An interesting and growing sector is fintech startups offer credit to non-prime borrowers. The problem is well known: people who have less than ideal credit histories, if not outright problematic, as well as no history do not have easy access to credit. When they do, they face impossibly high-interest rates that not only make the loans unappealing but can actually be the cause of default. An important result in economics, known as “adverse selection”, implies that if rates are “too high” the only ones who will borrow are those who do not expect to pay back. An incentive problem with no easy solution. Low-quality borrowers are not appealing to lenders but without access to credit, it might be extremely difficult for people to overcome hardship. The question then becomes whether there is other information that should be considered and could it potentially allows access for underserved groups at manageable rates? The number of ideas out there is plentiful but what is most interesting is reliance on data, machine learning and modern techniques to unlock new insights for rather old problems. Even for those new businesses, which might be considered welcome innovation, although it is not clear what scenarios could materialize in stressful situations. The industry as a whole appears to have material exposure to fixed income, which banks are more used to handling. Liquidity and cash flow could be concerns too. Banks have deposit insurance so they are less likely to experience runs, whereas it is not clear what would happen to uninsured lenders in case of a confidence crisis. Long term solvency might not be of much help if the cash needed for short term obligations becomes unavailable. Scenarios of contagion are also to be kept into account, particularly when leverage is involved.

 

One might ask why shadow banking does not get more regulatory attention then.
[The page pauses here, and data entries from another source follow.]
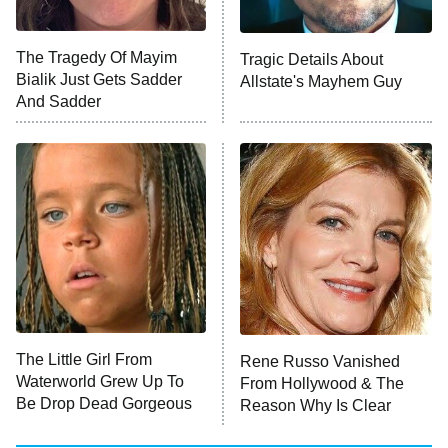
Unhappiness
The Tragedy Of Mayim
Tragic Details About
Anna Pigeon
10:00 PM
Bialik Just Gets Sadder
Allstate's Mayhem Guy
ET
And Sadder
READ MORE
The Little Girl From
Rene Russo Vanished
Waterworld Grew Up To
From Hollywood & The
Be Drop Dead Gorgeous
Reason Why Is Clear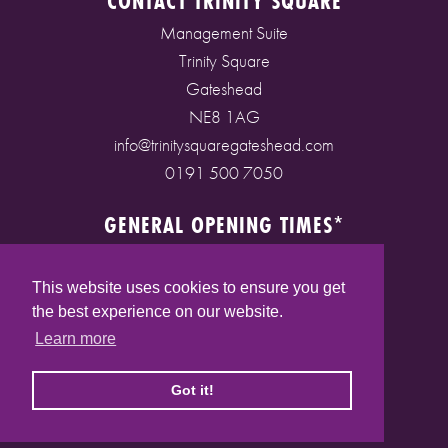
CONTACT TRINITY SQUARE
Management Suite
Trinity Square
Gateshead
NE8 1AG
info@trinitysquaregateshead.com
0191 500 7050
GENERAL OPENING TIMES*
Monday to Friday: 9am - 5pm
Saturday: 9am - 5pm
This website uses cookies to ensure you get
Sunday: 10am - 4pm
the best experience on our website.
Bank Holidays: 10am - 5pm
Learn more
(* See store pages for specific opening times)
Got it!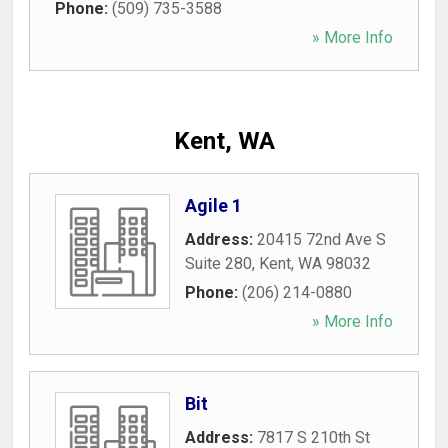
Phone:
(509) 735-3588
» More Info
Kent, WA
Agile 1
Address:
20415 72nd Ave S
Suite 280
,
Kent
,
WA
98032
Phone:
(206) 214-0880
» More Info
Bit
Address:
7817 S 210th St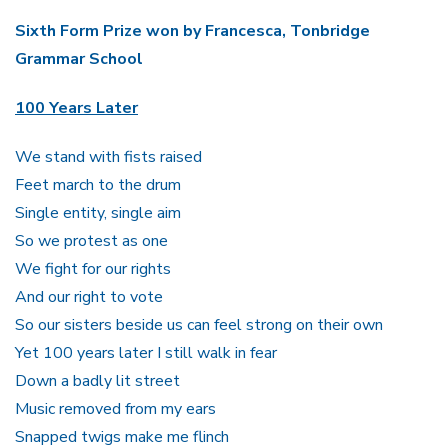
Sixth Form Prize won by Francesca, Tonbridge
Grammar School
100 Years Later
We stand with fists raised
Feet march to the drum
Single entity, single aim
So we protest as one
We fight for our rights
And our right to vote
So our sisters beside us can feel strong on their own
Yet 100 years later I still walk in fear
Down a badly lit street
Music removed from my ears
Snapped twigs make me flinch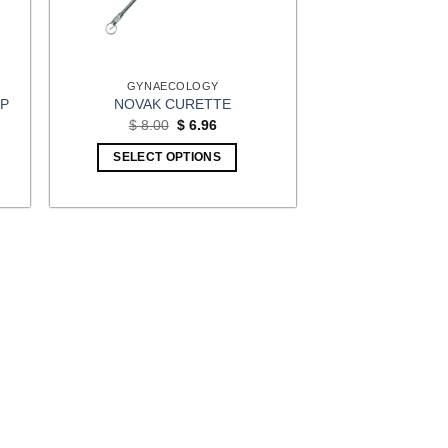
GYNAECOLOGY
EP
NOVAK CURETTE
t
Original
Current
$
8.00
$
6.96
price
price
was:
is:
SELECT OPTIONS
4.
$ 8.00.
$ 6.96.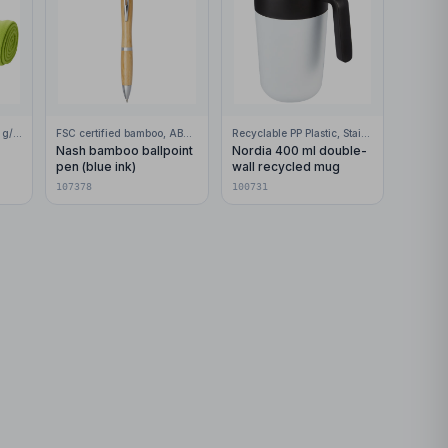
100% Polar fleece, 200 g/m2
FSC certified bamboo, ABS Plastic
Recyclable PP Plastic, Stainless Steel
Nash bamboo ballpoint
Nordia 400 ml double-
pen (blue ink)
wall recycled mug
107378
100731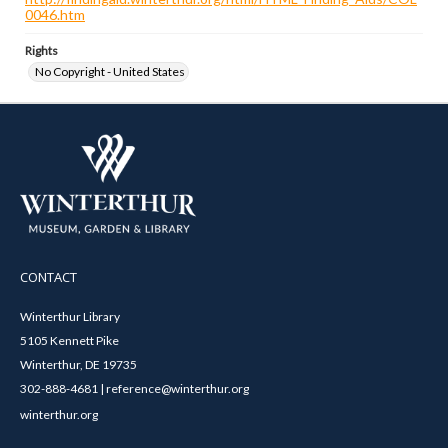
0046.htm
Rights
No Copyright - United States
CONTACT
Winterthur Library
5105 Kennett Pike
Winterthur, DE 19735
302-888-4681 | reference@winterthur.org
winterthur.org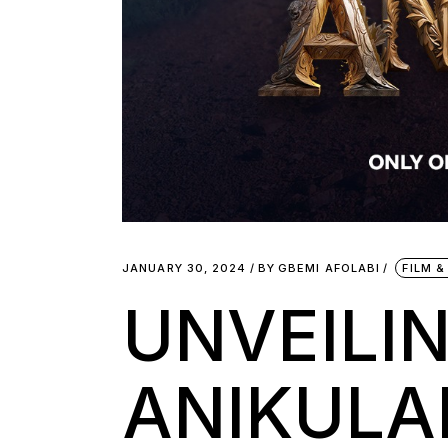
JANUARY 30, 2024
BY
GBEMI AFOLABI
FILM &
UNVEILIN
ANIKULAP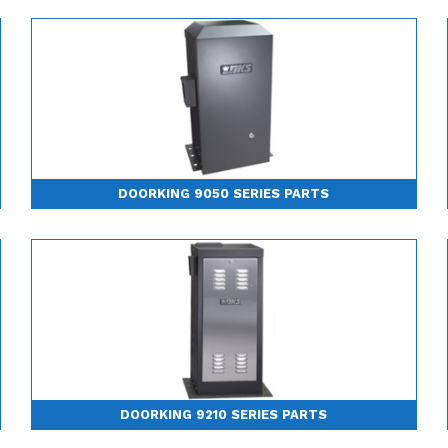
DOORKING 9050 SERIES PARTS
DOORKING 9210 SERIES PARTS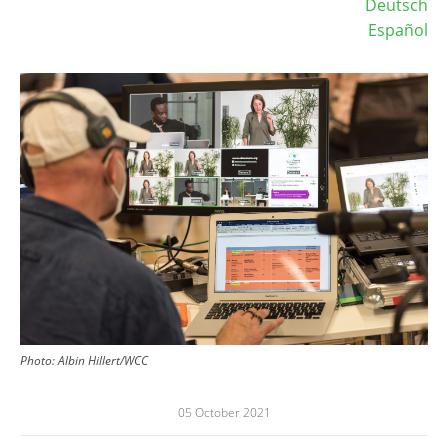
Deutsch
Español
Image
Photo:
Albin Hillert/WCC
05 October 2021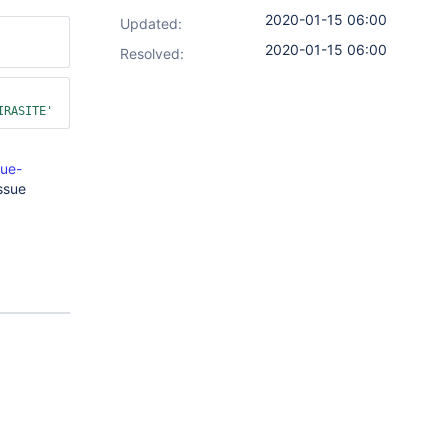
2020-01-15 06:00
Updated:
2020-01-15 06:00
Resolved:
IRASITE'
sue-
ssue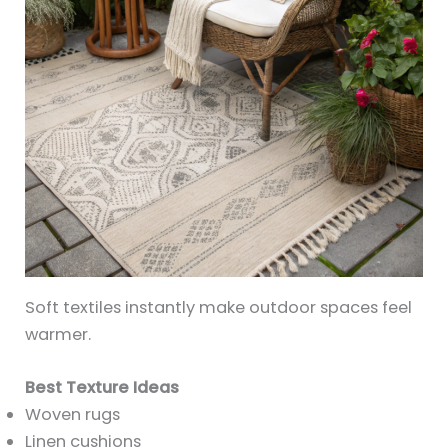
Soft textiles instantly make outdoor spaces feel
warmer.
Best Texture Ideas
Woven rugs
Linen cushions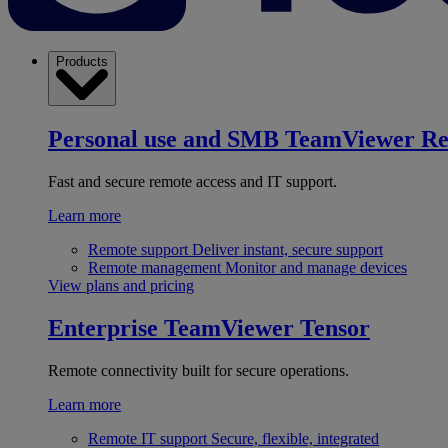
Products
Personal use and SMB
TeamViewer R
Fast and secure remote access and IT support.
Learn more
Remote support
Deliver instant, secure support
Remote management
Monitor and manage devices
View plans and pricing
Enterprise
TeamViewer Tensor
Remote connectivity built for secure operations.
Learn more
Remote IT support
Secure, flexible, integrated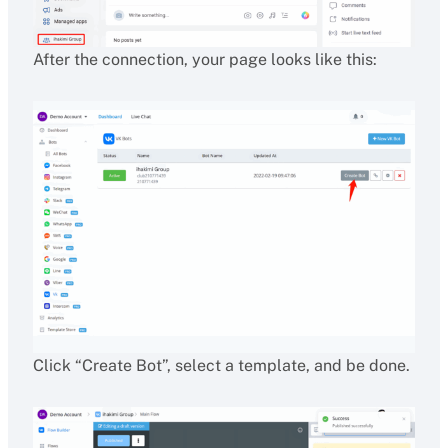
After the connection, your page looks like this:
Click “Create Bot”, select a template, and be done.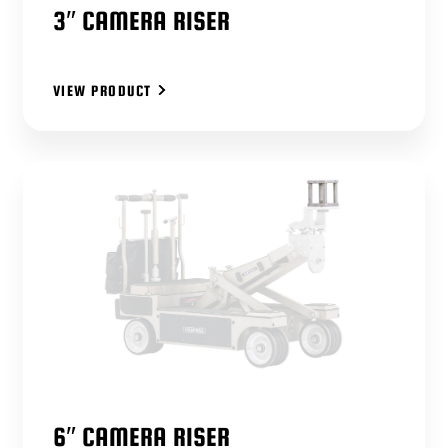
3″ CAMERA RISER
VIEW PRODUCT
6″ CAMERA RISER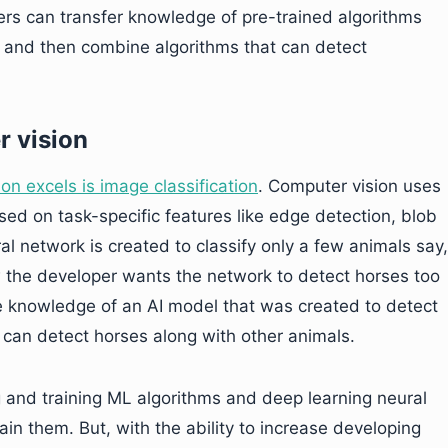
rs can transfer knowledge of pre-trained algorithms
ms and then combine algorithms that can detect
r vision
on excels is image classification
. Computer vision uses
sed on task-specific features like edge detection, blob
al network is created to classify only a few animals say,
 the developer wants the network to detect horses too
e knowledge of an AI model that was created to detect
t can detect horses along with other animals.
g and training ML algorithms and deep learning neural
ain them. But, with the ability to increase developing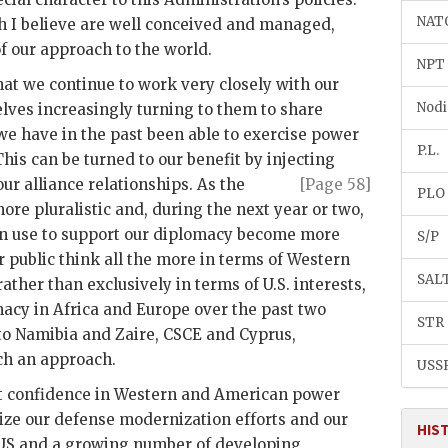
NAT
h I believe are well conceived and managed,
f our approach to the world.
NPT
that we continue to work very closely with our
Nodi
elves increasingly turning to them to share
 we have in the past been able to exercise power
P.L.
his can be turned to our benefit by injecting
 our
alliance relationships. As the
[Page 58]
PLO
re pluralistic and, during the next year or two,
can use to support our diplomacy become more
S/P
 public think all the more in terms of Western
SAL
ather than exclusively in terms of U.S. interests,
acy in Africa and Europe over the past two
STR
to Namibia and Zaire, CSCE and Cyprus,
uch an approach.
USS
ct confidence in Western and American power
ize our defense modernization efforts and our
HIS
US
and a growing number of developing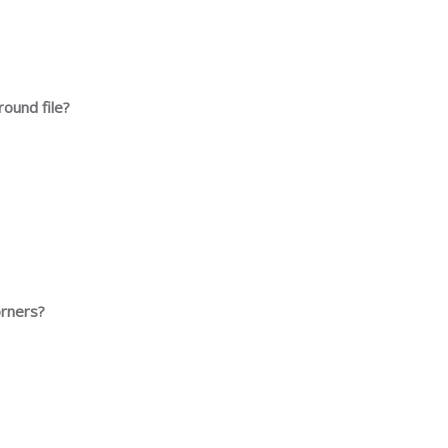
 round file?
orners?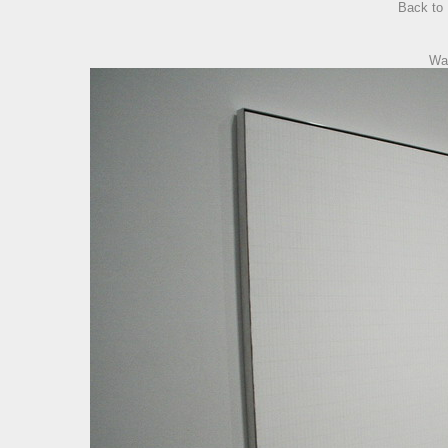
Back to
Wa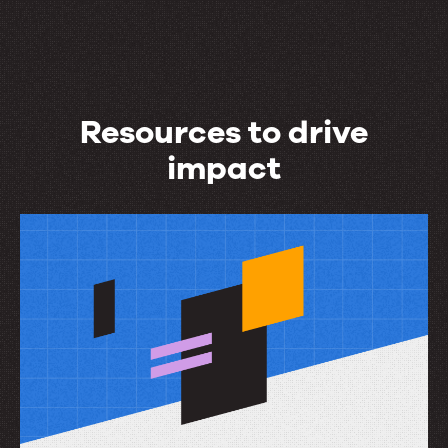
Resources to drive
impact
Resources
to
drive
impact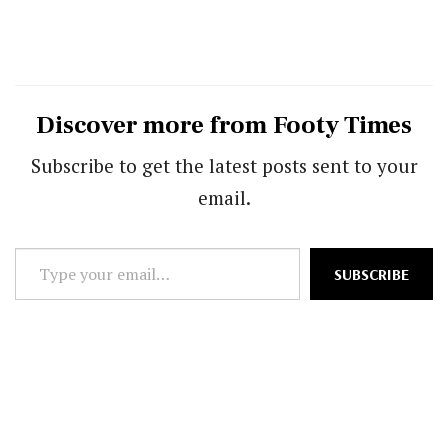
Discover more from Footy Times
Subscribe to get the latest posts sent to your
email.
Type
SUBSCRIBE
your
email…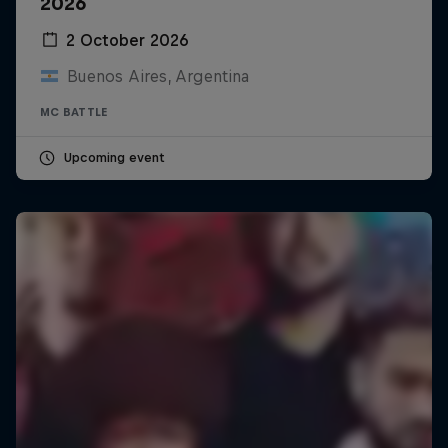
2026
2 October 2026
Buenos Aires, Argentina
MC BATTLE
Upcoming event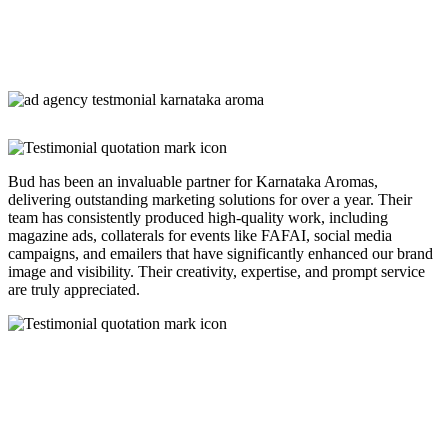
Bud has been an invaluable partner for Karnataka Aromas,
delivering outstanding marketing solutions for over a year. Their
team has consistently produced high-quality work, including
magazine ads, collaterals for events like FAFAI, social media
campaigns, and emailers that have significantly enhanced our brand
image and visibility. Their creativity, expertise, and prompt service
are truly appreciated.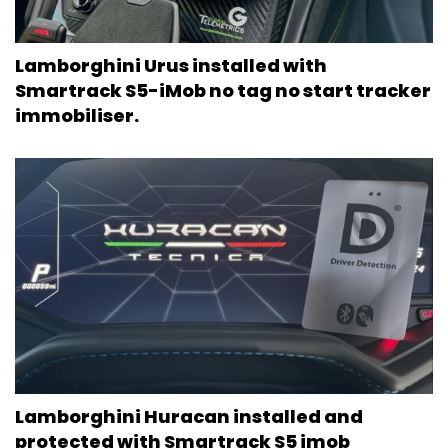
Lamborghini Urus installed with
Smartrack S5-iMob no tag no start tracker
immobiliser.
Lamborghini Huracan installed and
protected with Smartrack S5 imob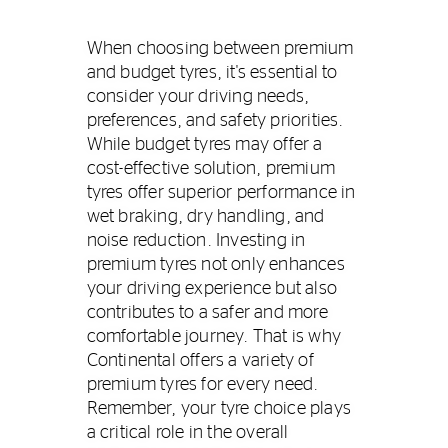
When choosing between premium
and budget tyres, it's essential to
consider your driving needs,
preferences, and safety priorities.
While budget tyres may offer a
cost-effective solution, premium
tyres offer superior performance in
wet braking, dry handling, and
noise reduction. Investing in
premium tyres not only enhances
your driving experience but also
contributes to a safer and more
comfortable journey. That is why
Continental offers a variety of
premium tyres for every need.
Remember, your tyre choice plays
a critical role in the overall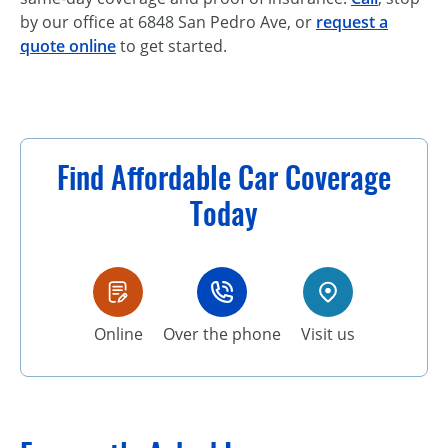
by our office at 6848 San Pedro Ave, or
request a
quote online
to get started.
Find Affordable Car Coverage
Today
Online
Over the phone
Visit us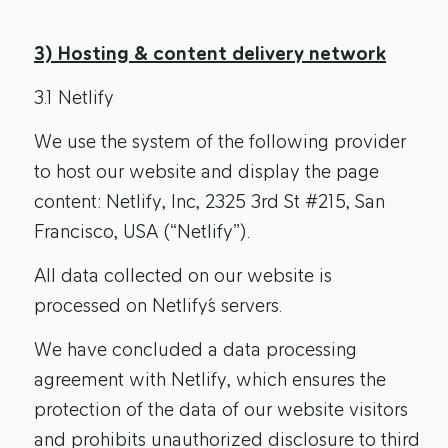
3) Hosting & content delivery network
3.1 Netlify
We use the system of the following provider
to host our website and display the page
content: Netlify, Inc, 2325 3rd St #215, San
Francisco, USA (“Netlify”).
All data collected on our website is
processed on Netlify´s servers.
We have concluded a data processing
agreement with Netlify, which ensures the
protection of the data of our website visitors
and prohibits unauthorized disclosure to third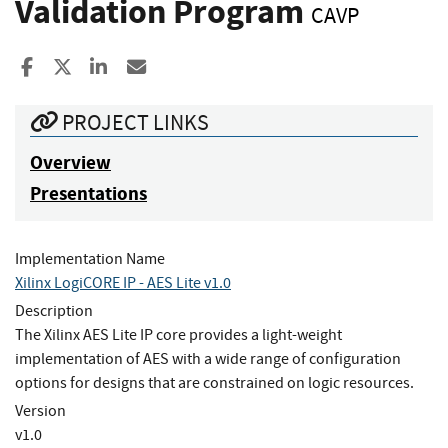
Validation Program
CAVP
Share to Facebook
Share to X
Share to LinkedIn
Share ia Email
PROJECT LINKS
Overview
Presentations
Implementation Name
Xilinx LogiCORE IP - AES Lite v1.0
Description
The Xilinx AES Lite IP core provides a light-weight
implementation of AES with a wide range of configuration
options for designs that are constrained on logic resources.
Version
v1.0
The answer probably lies in the complexity and variety of businesses under this wide umbrella. A fair amount of lobbying against more controls might be part of it as well.

 

Regardless of all the questions and differences, the shadow lending sector has a critical role in keeping the economy humming. Understanding its complexity and relevance might be a very high priority by the time the next credit crunch comes around.

 

Looking ahead

 

Over the last few months, we have been willfully overlooking the unfolding of the Brexit saga in the UK. It was never considered to be a viable option economically and the political side of it has reached new bizarre peaks that are not worth discussing. It is on hold for now and perhaps for later too.

 

Interest rates remain on hold in the U.S. while a side of the political spectrum asks for unlikely cuts. The trade agreement that was possibly expected for April has not materialized yet, but the mood remains upbeat. Not too many short-term drivers for the market even though debt ceiling and budget might creep back into the conversation at any point.